*What the exercise asks:*
When you restate the records, do so word for word and omit any picture they contain.

[Opening Extracted entries section]

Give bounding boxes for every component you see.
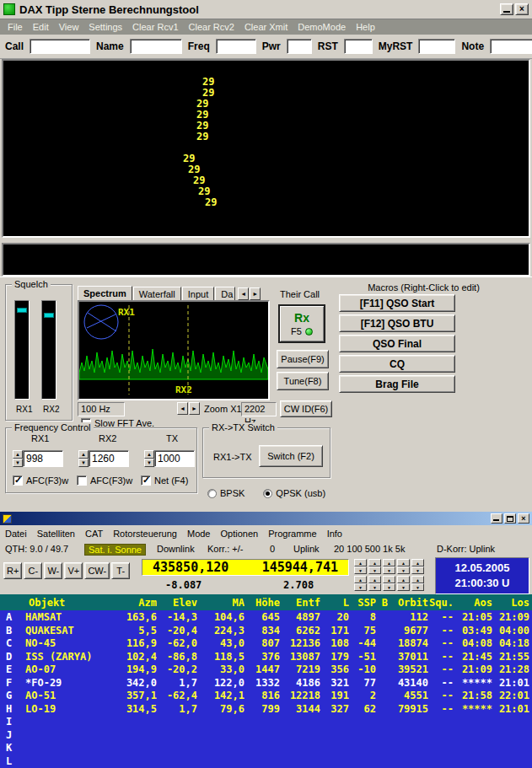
down-arrow-icon[interactable]: ▼ xyxy=(354,567,367,574)
freq-input[interactable] xyxy=(216,39,256,54)
down-arrow-icon[interactable]: ▼ xyxy=(411,567,424,574)
pwr-input[interactable] xyxy=(287,39,312,54)
up-arrow-icon[interactable]: ▲ xyxy=(13,450,23,459)
menu-item[interactable]: Datei xyxy=(5,529,27,539)
rst-input[interactable] xyxy=(344,39,373,54)
macro-button[interactable]: Brag File xyxy=(339,375,455,393)
function-key-button[interactable]: CW- xyxy=(84,562,110,579)
close-button[interactable]: × xyxy=(515,3,529,15)
rx2-frequency-input[interactable] xyxy=(89,450,129,467)
right-arrow-icon[interactable]: ► xyxy=(189,402,200,415)
window1-titlebar[interactable]: DAX Tipp Sterne Berechnungstool × xyxy=(0,0,532,19)
menu-item[interactable]: Settings xyxy=(84,21,126,33)
down-arrow-icon[interactable]: ▼ xyxy=(354,583,367,591)
macro-button[interactable]: QSO Final xyxy=(339,335,455,352)
menu-item[interactable]: Mode xyxy=(187,529,211,539)
menu-item[interactable]: Clear Xmit xyxy=(240,21,292,33)
tune-button[interactable]: Tune(F8) xyxy=(277,372,329,390)
up-arrow-icon[interactable]: ▲ xyxy=(383,576,395,583)
down-arrow-icon[interactable]: ▼ xyxy=(383,583,395,591)
spectrum-display[interactable]: RX1 RX2 xyxy=(78,300,270,400)
table-row-empty[interactable]: L xyxy=(0,755,532,768)
squelch-slider-rx2[interactable] xyxy=(41,300,56,400)
menu-item[interactable]: Optionen xyxy=(221,529,259,539)
window2-titlebar[interactable]: × xyxy=(0,512,532,525)
maximize-button[interactable] xyxy=(504,513,516,524)
menu-item[interactable]: Clear Rcv1 xyxy=(128,21,182,33)
up-arrow-icon[interactable]: ▲ xyxy=(397,559,410,567)
down-arrow-icon[interactable]: ▼ xyxy=(397,567,410,574)
table-row[interactable]: C NO-45 116,9 -62,0 43,0 807 12136 108 -… xyxy=(0,637,532,651)
function-key-button[interactable]: W- xyxy=(44,562,62,579)
down-arrow-icon[interactable]: ▼ xyxy=(411,583,424,591)
menu-item[interactable]: Satelliten xyxy=(37,529,75,539)
menu-item[interactable]: Help xyxy=(352,21,379,33)
table-row[interactable]: E AO-07 194,9 -20,2 33,0 1447 7219 356 -… xyxy=(0,663,532,677)
tx-frequency-input[interactable] xyxy=(154,450,195,467)
menu-item[interactable]: Edit xyxy=(29,21,53,33)
tab-input[interactable]: Input xyxy=(182,287,214,300)
menu-item[interactable]: Info xyxy=(327,529,342,539)
up-arrow-icon[interactable]: ▲ xyxy=(397,576,410,583)
table-row[interactable]: D ISS (ZARYA) 102,4 -86,8 118,5 376 1308… xyxy=(0,651,532,664)
up-arrow-icon[interactable]: ▲ xyxy=(354,559,367,567)
call-input[interactable] xyxy=(30,39,90,54)
minimize-button[interactable] xyxy=(500,3,513,15)
slider-thumb[interactable] xyxy=(17,308,27,313)
menu-item[interactable]: Programme xyxy=(268,529,316,539)
minimize-button[interactable] xyxy=(491,513,502,524)
menu-item[interactable]: CAT xyxy=(85,529,103,539)
up-arrow-icon[interactable]: ▲ xyxy=(383,559,395,567)
afc-rx1-checkbox[interactable]: AFC(F3)w xyxy=(13,475,68,486)
function-key-button[interactable]: R+ xyxy=(3,562,22,579)
close-button[interactable]: × xyxy=(518,513,529,524)
down-arrow-icon[interactable]: ▼ xyxy=(13,459,23,467)
menu-item[interactable]: File xyxy=(3,21,27,33)
rx-button[interactable]: Rx F5 xyxy=(278,304,325,343)
pause-button[interactable]: Pause(F9) xyxy=(277,350,329,368)
down-arrow-icon[interactable]: ▼ xyxy=(144,459,154,467)
table-row-empty[interactable]: I xyxy=(0,716,532,729)
function-key-button[interactable]: T- xyxy=(111,562,130,579)
table-row[interactable]: G AO-51 357,1 -62,4 142,1 816 12218 191 … xyxy=(0,690,532,703)
down-arrow-icon[interactable]: ▼ xyxy=(368,567,381,574)
table-row[interactable]: H LO-19 314,5 1,7 79,6 799 3144 327 62 7… xyxy=(0,703,532,717)
up-arrow-icon[interactable]: ▲ xyxy=(368,576,381,583)
table-row[interactable]: A HAMSAT 163,6 -14,3 104,6 645 4897 20 8… xyxy=(0,611,532,625)
down-arrow-icon[interactable]: ▼ xyxy=(383,567,395,574)
table-row[interactable]: F *FO-29 342,0 1,7 122,0 1332 4186 321 7… xyxy=(0,677,532,690)
up-arrow-icon[interactable]: ▲ xyxy=(411,559,424,567)
menu-item[interactable]: Rotorsteuerung xyxy=(113,529,177,539)
right-arrow-icon[interactable]: ► xyxy=(250,287,261,300)
menu-item[interactable]: DemoMode xyxy=(293,21,350,33)
qpsk-radio[interactable]: QPSK (usb) xyxy=(263,488,325,498)
table-row-empty[interactable]: K xyxy=(0,742,532,755)
function-key-button[interactable]: V+ xyxy=(64,562,83,579)
net-checkbox[interactable]: Net (F4) xyxy=(141,475,188,486)
tab-data[interactable]: Da xyxy=(215,287,235,300)
up-arrow-icon[interactable]: ▲ xyxy=(411,576,424,583)
up-arrow-icon[interactable]: ▲ xyxy=(78,450,89,459)
menu-item[interactable]: View xyxy=(55,21,83,33)
transmit-text-area[interactable] xyxy=(2,243,530,277)
table-row[interactable]: B QUAKESAT 5,5 -20,4 224,3 834 6262 171 … xyxy=(0,625,532,638)
table-row-empty[interactable]: J xyxy=(0,729,532,743)
down-arrow-icon[interactable]: ▼ xyxy=(78,459,89,467)
macro-button[interactable]: CQ xyxy=(339,355,455,373)
macro-button[interactable]: [F11] QSO Start xyxy=(339,294,455,312)
bpsk-radio[interactable]: BPSK xyxy=(207,488,245,498)
cw-id-button[interactable]: CW ID(F6) xyxy=(280,400,332,417)
left-arrow-icon[interactable]: ◄ xyxy=(238,287,249,300)
myrst-input[interactable] xyxy=(418,39,455,54)
note-input[interactable] xyxy=(490,39,532,54)
down-arrow-icon[interactable]: ▼ xyxy=(368,583,381,591)
squelch-slider-rx1[interactable] xyxy=(14,300,30,400)
down-arrow-icon[interactable]: ▼ xyxy=(397,583,410,591)
up-arrow-icon[interactable]: ▲ xyxy=(368,559,381,567)
switch-button[interactable]: Switch (F2) xyxy=(259,445,323,467)
macro-button[interactable]: [F12] QSO BTU xyxy=(339,314,455,332)
up-arrow-icon[interactable]: ▲ xyxy=(144,450,154,459)
receive-text-area[interactable]: 2929292929292929292929 xyxy=(2,59,530,238)
menu-item[interactable]: Clear Rcv2 xyxy=(185,21,239,33)
afc-rx2-checkbox[interactable]: AFC(F3)w xyxy=(77,475,132,486)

[Closing Extracted entries section]

*Reply to the exercise:*
Give bounding boxes for every component you see.
down-arrow-icon[interactable]: ▼ xyxy=(354,567,367,574)
freq-input[interactable] xyxy=(216,39,256,54)
down-arrow-icon[interactable]: ▼ xyxy=(411,567,424,574)
pwr-input[interactable] xyxy=(287,39,312,54)
up-arrow-icon[interactable]: ▲ xyxy=(13,450,23,459)
menu-item[interactable]: Datei xyxy=(5,529,27,539)
rst-input[interactable] xyxy=(344,39,373,54)
macro-button[interactable]: Brag File xyxy=(339,375,455,393)
function-key-button[interactable]: CW- xyxy=(84,562,110,579)
close-button[interactable]: × xyxy=(515,3,529,15)
rx2-frequency-input[interactable] xyxy=(89,450,129,467)
right-arrow-icon[interactable]: ► xyxy=(189,402,200,415)
window1-titlebar[interactable]: DAX Tipp Sterne Berechnungstool × xyxy=(0,0,532,19)
menu-item[interactable]: Settings xyxy=(84,21,126,33)
down-arrow-icon[interactable]: ▼ xyxy=(354,583,367,591)
macro-button[interactable]: QSO Final xyxy=(339,335,455,352)
menu-item[interactable]: Mode xyxy=(187,529,211,539)
menu-item[interactable]: Clear Xmit xyxy=(240,21,292,33)
tune-button[interactable]: Tune(F8) xyxy=(277,372,329,390)
up-arrow-icon[interactable]: ▲ xyxy=(383,576,395,583)
down-arrow-icon[interactable]: ▼ xyxy=(383,583,395,591)
spectrum-display[interactable]: RX1 RX2 xyxy=(78,300,270,400)
table-row-empty[interactable]: L xyxy=(0,755,532,768)
squelch-slider-rx2[interactable] xyxy=(41,300,56,400)
menu-item[interactable]: Optionen xyxy=(221,529,259,539)
window2-titlebar[interactable]: × xyxy=(0,512,532,525)
maximize-button[interactable] xyxy=(504,513,516,524)
menu-item[interactable]: Clear Rcv1 xyxy=(128,21,182,33)
up-arrow-icon[interactable]: ▲ xyxy=(397,559,410,567)
down-arrow-icon[interactable]: ▼ xyxy=(397,567,410,574)
table-row[interactable]: C NO-45 116,9 -62,0 43,0 807 12136 108 -… xyxy=(0,637,532,651)
function-key-button[interactable]: W- xyxy=(44,562,62,579)
down-arrow-icon[interactable]: ▼ xyxy=(411,583,424,591)
menu-item[interactable]: Satelliten xyxy=(37,529,75,539)
menu-item[interactable]: Help xyxy=(352,21,379,33)
table-row[interactable]: E AO-07 194,9 -20,2 33,0 1447 7219 356 -… xyxy=(0,663,532,677)
tx-frequency-input[interactable] xyxy=(154,450,195,467)
menu-item[interactable]: Edit xyxy=(29,21,53,33)
tab-input[interactable]: Input xyxy=(182,287,214,300)
menu-item[interactable]: Info xyxy=(327,529,342,539)
up-arrow-icon[interactable]: ▲ xyxy=(397,576,410,583)
table-row[interactable]: D ISS (ZARYA) 102,4 -86,8 118,5 376 1308… xyxy=(0,651,532,664)
up-arrow-icon[interactable]: ▲ xyxy=(354,559,367,567)
call-input[interactable] xyxy=(30,39,90,54)
minimize-button[interactable] xyxy=(500,3,513,15)
slider-thumb[interactable] xyxy=(17,308,27,313)
menu-item[interactable]: Programme xyxy=(268,529,316,539)
minimize-button[interactable] xyxy=(491,513,502,524)
menu-item[interactable]: CAT xyxy=(85,529,103,539)
up-arrow-icon[interactable]: ▲ xyxy=(383,559,395,567)
afc-rx1-checkbox[interactable]: AFC(F3)w xyxy=(13,475,68,486)
function-key-button[interactable]: R+ xyxy=(3,562,22,579)
close-button[interactable]: × xyxy=(518,513,529,524)
down-arrow-icon[interactable]: ▼ xyxy=(13,459,23,467)
menu-item[interactable]: File xyxy=(3,21,27,33)
rx-button[interactable]: Rx F5 xyxy=(278,304,325,343)
pause-button[interactable]: Pause(F9) xyxy=(277,350,329,368)
down-arrow-icon[interactable]: ▼ xyxy=(144,459,154,467)
table-row-empty[interactable]: I xyxy=(0,716,532,729)
function-key-button[interactable]: T- xyxy=(111,562,130,579)
table-row[interactable]: G AO-51 357,1 -62,4 142,1 816 12218 191 … xyxy=(0,690,532,703)
down-arrow-icon[interactable]: ▼ xyxy=(368,567,381,574)
table-row[interactable]: H LO-19 314,5 1,7 79,6 799 3144 327 62 7… xyxy=(0,703,532,717)
up-arrow-icon[interactable]: ▲ xyxy=(368,576,381,583)
table-row[interactable]: A HAMSAT 163,6 -14,3 104,6 645 4897 20 8… xyxy=(0,611,532,625)
down-arrow-icon[interactable]: ▼ xyxy=(383,567,395,574)
table-row[interactable]: F *FO-29 342,0 1,7 122,0 1332 4186 321 7… xyxy=(0,677,532,690)
up-arrow-icon[interactable]: ▲ xyxy=(411,559,424,567)
menu-item[interactable]: Rotorsteuerung xyxy=(113,529,177,539)
right-arrow-icon[interactable]: ► xyxy=(250,287,261,300)
menu-item[interactable]: DemoMode xyxy=(293,21,350,33)
qpsk-radio[interactable]: QPSK (usb) xyxy=(263,488,325,498)
table-row-empty[interactable]: K xyxy=(0,742,532,755)
function-key-button[interactable]: V+ xyxy=(64,562,83,579)
net-checkbox[interactable]: Net (F4) xyxy=(141,475,188,486)
tab-data[interactable]: Da xyxy=(215,287,235,300)
up-arrow-icon[interactable]: ▲ xyxy=(411,576,424,583)
up-arrow-icon[interactable]: ▲ xyxy=(78,450,89,459)
menu-item[interactable]: View xyxy=(55,21,83,33)
transmit-text-area[interactable] xyxy=(2,243,530,277)
table-row[interactable]: B QUAKESAT 5,5 -20,4 224,3 834 6262 171 … xyxy=(0,625,532,638)
table-row-empty[interactable]: J xyxy=(0,729,532,743)
down-arrow-icon[interactable]: ▼ xyxy=(78,459,89,467)
macro-button[interactable]: CQ xyxy=(339,355,455,373)
macro-button[interactable]: [F11] QSO Start xyxy=(339,294,455,312)
bpsk-radio[interactable]: BPSK xyxy=(207,488,245,498)
cw-id-button[interactable]: CW ID(F6) xyxy=(280,400,332,417)
left-arrow-icon[interactable]: ◄ xyxy=(238,287,249,300)
myrst-input[interactable] xyxy=(418,39,455,54)
note-input[interactable] xyxy=(490,39,532,54)
down-arrow-icon[interactable]: ▼ xyxy=(368,583,381,591)
squelch-slider-rx1[interactable] xyxy=(14,300,30,400)
down-arrow-icon[interactable]: ▼ xyxy=(397,583,410,591)
up-arrow-icon[interactable]: ▲ xyxy=(368,559,381,567)
switch-button[interactable]: Switch (F2) xyxy=(259,445,323,467)
macro-button[interactable]: [F12] QSO BTU xyxy=(339,314,455,332)
up-arrow-icon[interactable]: ▲ xyxy=(144,450,154,459)
receive-text-area[interactable]: 2929292929292929292929 xyxy=(2,59,530,238)
menu-item[interactable]: Clear Rcv2 xyxy=(185,21,239,33)
afc-rx2-checkbox[interactable]: AFC(F3)w xyxy=(77,475,132,486)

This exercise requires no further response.